▶ PROBLEM DESCRIPTION
Each line of the records below that contains "Mark" needs to be copied.

▶ RECORDS TO PROCESS
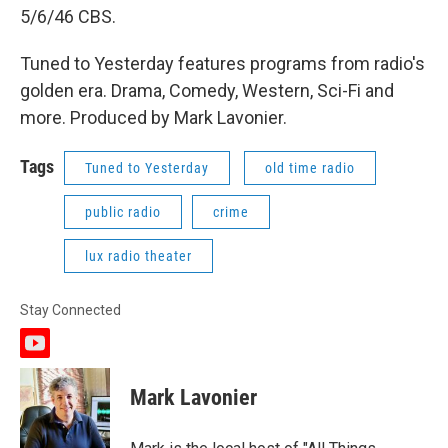
5/6/46 CBS.
Tuned to Yesterday features programs from radio's
golden era. Drama, Comedy, Western, Sci-Fi and
more. Produced by Mark Lavonier.
Tags
Tuned to Yesterday
old time radio
public radio
crime
lux radio theater
Stay Connected
y
o
u
Mark Lavonier
t
u
b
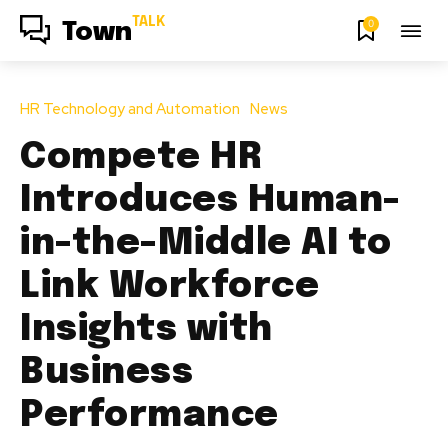
TALK
0
Town
HR Technology and Automation
News
Compete HR
Introduces Human-
in-the-Middle AI to
Link Workforce
Insights with
Business
Performance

▶ ANSWER SPACE
more. Produced by Mark Lavonier.
Mark Lavonier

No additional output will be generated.